3.      Avoid using stereotypes for characters, such as nerd, jock, dumb blonde, etc.
4.      Give characters a realistic body type. Having no physical flaws at all--or at least not having a body part the character is unhappy with--is impractical.
5.      Be specific. The more details you provide about your character, the clearer and more unique he/she will be.
6.      Make them well-rounded; give them more than one interest. Pick hobbies that fit the individual.
7.      Give them several faults of any type. Everybody has them. Just as there are no perfect people, there should be no perfect characters.

Life Stories and Death Scenes One of the quickest ways to diminish any interest a potential agent or publisher might have in your book is by having a "My name is..." opening. This is a habit many inexperienced writers develop during their early years of writing. They use this type of opening in an effort to show the importance of the story itself. I've certainly been guilty of it before, and I have to force myself to dive right into the story sometimes. It's tempting to give an introduction to the main character; after all, they are usually the most important person in the story. However, if a book is well-written, introductions aren't necessary in the general sense. The author does not need to make the character address the reader in any way. If the plot and action are good in the beginning chapters, the reader/agent/publisher will be hooked regardless.

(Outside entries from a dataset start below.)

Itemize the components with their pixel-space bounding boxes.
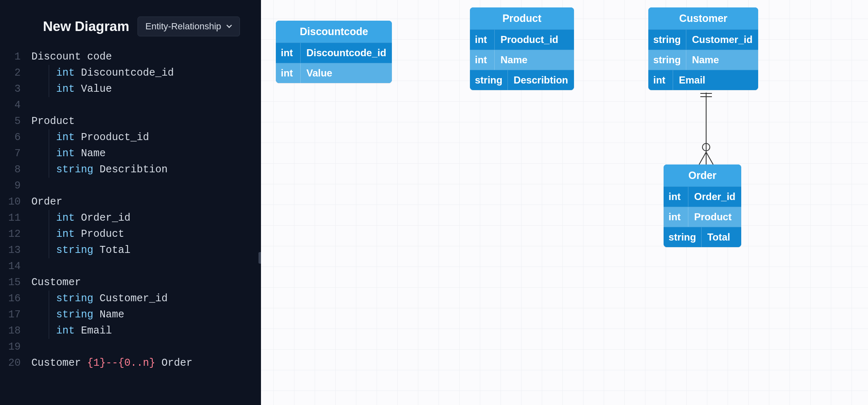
attribute-type: string — [470, 70, 508, 90]
attribute-name: Prooduct_id — [495, 30, 574, 50]
svg-point-3 — [702, 143, 710, 151]
attribute-name: Order_id — [688, 187, 741, 207]
code-line[interactable]: 11 int Order_id — [8, 210, 261, 226]
code-line[interactable]: 3 int Value — [8, 81, 261, 97]
relationship-connector — [694, 90, 719, 164]
attribute-type: int — [470, 30, 495, 50]
attribute-row[interactable]: intProoduct_id — [470, 29, 574, 50]
line-number: 1 — [8, 49, 31, 65]
code-line[interactable]: 15Customer — [8, 274, 261, 291]
code-line[interactable]: 1Discount code — [8, 49, 261, 65]
entity-title: Order — [664, 164, 741, 186]
line-number: 5 — [8, 113, 31, 129]
line-number: 17 — [8, 307, 31, 323]
source-panel: New Diagram Entity-Relationship 1Discoun… — [0, 0, 261, 405]
attribute-row[interactable]: intOrder_id — [664, 186, 741, 207]
line-number: 20 — [8, 355, 31, 371]
line-number: 10 — [8, 194, 31, 210]
line-number: 6 — [8, 129, 31, 145]
chevron-down-icon — [226, 24, 232, 29]
code-content: string Describtion — [31, 162, 168, 178]
code-content: string Total — [31, 242, 130, 258]
attribute-row[interactable]: stringTotal — [664, 227, 741, 247]
code-line[interactable]: 19 — [8, 339, 261, 355]
attribute-type: string — [648, 30, 686, 50]
attribute-name: Customer_id — [686, 30, 759, 50]
line-number: 16 — [8, 291, 31, 307]
code-editor[interactable]: 1Discount code2 int Discountcode_id3 int… — [0, 49, 261, 405]
entity-title: Customer — [648, 7, 758, 29]
attribute-type: int — [276, 43, 301, 63]
attribute-row[interactable]: intEmail — [648, 70, 758, 90]
code-line[interactable]: 9 — [8, 178, 261, 194]
attribute-row[interactable]: intDiscountcode_id — [276, 43, 392, 63]
code-content: int Value — [31, 81, 112, 97]
attribute-row[interactable]: intName — [470, 50, 574, 70]
code-content: Customer — [31, 274, 81, 291]
entity-discountcode[interactable]: DiscountcodeintDiscountcode_idintValue — [276, 21, 392, 83]
diagram-canvas[interactable]: DiscountcodeintDiscountcode_idintValuePr… — [261, 0, 868, 405]
code-line[interactable]: 18 int Email — [8, 323, 261, 339]
code-content: int Name — [31, 145, 106, 162]
entity-title: Discountcode — [276, 21, 392, 43]
code-content: Order — [31, 194, 62, 210]
diagram-type-select[interactable]: Entity-Relationship — [138, 17, 240, 36]
attribute-type: string — [664, 227, 702, 247]
code-line[interactable]: 20Customer {1}--{0..n} Order — [8, 355, 261, 371]
code-content: Discount code — [31, 49, 112, 65]
code-line[interactable]: 8 string Describtion — [8, 162, 261, 178]
attribute-name: Name — [686, 50, 759, 70]
code-line[interactable]: 5Product — [8, 113, 261, 129]
attribute-type: int — [648, 70, 673, 90]
entity-customer[interactable]: CustomerstringCustomer_idstringNameintEm… — [648, 7, 758, 90]
attribute-type: int — [276, 63, 301, 83]
line-number: 14 — [8, 258, 31, 274]
line-number: 19 — [8, 339, 31, 355]
line-number: 2 — [8, 65, 31, 81]
code-line[interactable]: 16 string Customer_id — [8, 291, 261, 307]
attribute-row[interactable]: intProduct — [664, 207, 741, 227]
attribute-row[interactable]: stringName — [648, 50, 758, 70]
line-number: 13 — [8, 242, 31, 258]
code-line[interactable]: 2 int Discountcode_id — [8, 65, 261, 81]
code-content: int Order_id — [31, 210, 130, 226]
attribute-name: Describtion — [508, 70, 574, 90]
code-line[interactable]: 7 int Name — [8, 145, 261, 162]
line-number: 9 — [8, 178, 31, 194]
code-content: int Prooduct_id — [31, 129, 149, 145]
code-line[interactable]: 14 — [8, 258, 261, 274]
code-content: int Discountcode_id — [31, 65, 174, 81]
line-number: 4 — [8, 97, 31, 113]
entity-product[interactable]: ProductintProoduct_idintNamestringDescri… — [470, 7, 574, 90]
code-line[interactable]: 12 int Product — [8, 226, 261, 242]
code-line[interactable]: 17 string Name — [8, 307, 261, 323]
attribute-name: Email — [673, 70, 758, 90]
line-number: 11 — [8, 210, 31, 226]
attribute-row[interactable]: intValue — [276, 63, 392, 83]
attribute-name: Name — [495, 50, 574, 70]
line-number: 7 — [8, 145, 31, 162]
attribute-type: int — [470, 50, 495, 70]
attribute-row[interactable]: stringCustomer_id — [648, 29, 758, 50]
code-content: Product — [31, 113, 75, 129]
attribute-name: Product — [688, 207, 741, 227]
attribute-type: int — [664, 207, 688, 227]
diagram-type-label: Entity-Relationship — [145, 21, 221, 32]
line-number: 15 — [8, 274, 31, 291]
attribute-type: string — [648, 50, 686, 70]
code-content: string Name — [31, 307, 124, 323]
attribute-row[interactable]: stringDescribtion — [470, 70, 574, 90]
line-number: 8 — [8, 162, 31, 178]
attribute-name: Value — [301, 63, 392, 83]
code-content: string Customer_id — [31, 291, 168, 307]
code-content: int Product — [31, 226, 124, 242]
entity-title: Product — [470, 7, 574, 29]
code-line[interactable]: 6 int Prooduct_id — [8, 129, 261, 145]
code-line[interactable]: 4 — [8, 97, 261, 113]
code-content: int Email — [31, 323, 112, 339]
diagram-title[interactable]: New Diagram — [43, 19, 129, 34]
entity-order[interactable]: OrderintOrder_idintProductstringTotal — [664, 164, 741, 247]
code-line[interactable]: 10Order — [8, 194, 261, 210]
code-line[interactable]: 13 string Total — [8, 242, 261, 258]
code-content: Customer {1}--{0..n} Order — [31, 355, 192, 371]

Another often used opening is a death scene. It's a great, dramatic entrance, and lets the reader know that something big happened. The idea is to make the reader want to read more about what happened, capturing their interest and preparing them for the rest of the book. But sometimes method has the opposite effect. When someone picks up a book to read, they expect a good story to be told. They expect there to be a plot with substance, one that builds up and leads to a climactic point. By starting with a huge death scene, the author has already given away a valuable asset in storytelling, the climax. My advice is this: If you're going to start with a death scene, make it make it odd. Make it small or meaningless. Make it a joyous event, or something else unexpected. Have it be a cause and effect event. In other words, make it completely unique to any other death scene you have ever read, or make it so ordinary that that reader flips through it without much thought. This will give you a personalized opening without giving away key moments in the story right off the bat.

Tips for avoiding clichéd opening scenes:

1.      Avoid introduction speeches.
2.      Avoid giving away a climactic moment.
3.      Make the scene have at least one unique element to any other story.
4.      Research clichéd opening scenes, and avoid them. These include dreams, storms (especially at sea), and daily morning routines. Here's a great source about clichés when writing scenes:

Dark and Stormy Nights Clichéd lines are just about as annoying as clichéd characters. These lines include those such as the infamous, "It was a dark and stormy night," "Houston, we have a problem," and "Is it just me, or is it hot in here?" Most of the time, these lines are part of dialogue, but not always. However, there is a way to overcome clichés: avoid them, or make fun of them. If you use them and it's obvious that you're poking fun at the line, go right ahead. Some of the most successful television series are ones that make fun of themselves from time to time. Just use this tactic sparingly.

Tips for avoiding clichéd lines:

1.      Research. It's pretty easy to know what is a cliché and what isn't, especially if you've heard the line before, but here are examples of a few just to get you started:
2.      If it's a line that doesn't just hint at what's coming but makes it blatantly obvious, skip it.
3.      Pay attention to the weather. Yucky weather can certainly make a bad day worse, but that doesn't mean it always has to rain. If your character is heartbroken or depressed, making it dark and rainy outside just sets you up for one of those used-one-too-many-times lines.